If you’re rewarding with treats, here are some possible problems:
- The treats aren’t tasty enough. If a friend says, “Hey, help me move this refrigerator and I’ll give you a stale Poptart”, how inviting is that? I mean, let’s at least have some pizza!!! (We’ll discuss some more specific treat advice in Part II of this post.)
- Your dog is too well fed. You need to pay attention to his food supply. We’re not talking about starving your dog, but you can’t give him all his food for free, then try to give him more as a reward. For fastest results, Sophia Yin says, “Throw away your food bowl!” Measure your dog’s food supply for the day, then dispense it in training exercises. If there’s leftover food at the end of the day, then give it to him. (If “fastest results” aren’t a big issue, then just give half his food in training, but don’t train him right after you feed him.)
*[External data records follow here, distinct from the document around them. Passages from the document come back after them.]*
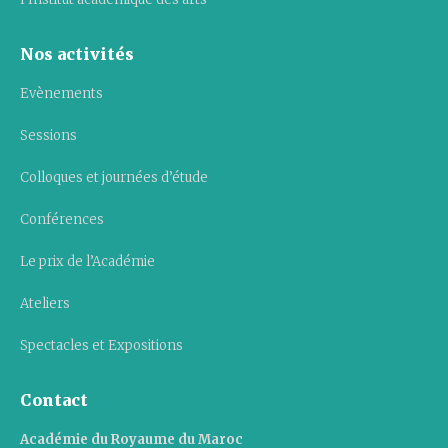
Nos activités
Evènements
Sessions
Colloques et journées d’étude
Conférences
Le prix de l’Académie
Ateliers
Spectacles et Expositions
Contact
Académie du Royaume du Maroc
- Your timing a/or treat delivery need work. You may say you’re doing exactly what you saw a trainer do. If you saw comparison video, you’d probably eat your words. “Hey, I’m swinging my golf club just like Tiger Woods…how come I’m not a PGA pro?” An experienced trainer may do 12-15 precise “reps” in the time it would take you to do 3 or 4, and the dog would get a very clear message each time. Getting some feedback lessons from a good trainer really helps! In the meantime, get the Sophia Yin DVD at the top of the Resources page. It teaches treat delivery as the athletic skill that it is.
- Someone else in the household is undoing your work. If you’re training your dog to sit for affection and your housemates are training her to jump up, you need to come to an agreement. It’s not fair to a puppy to encourage her to jump up, then punish her for it when she weighs 60 pounds. You need to be consistent, and your housemates need to help, or at least not hurt. Fail, and it’s the dog who suffers.
These are just a few reasons. We’ll talk more in Part II, but here’s the bottom line:
Humane training works! You just need to do it right!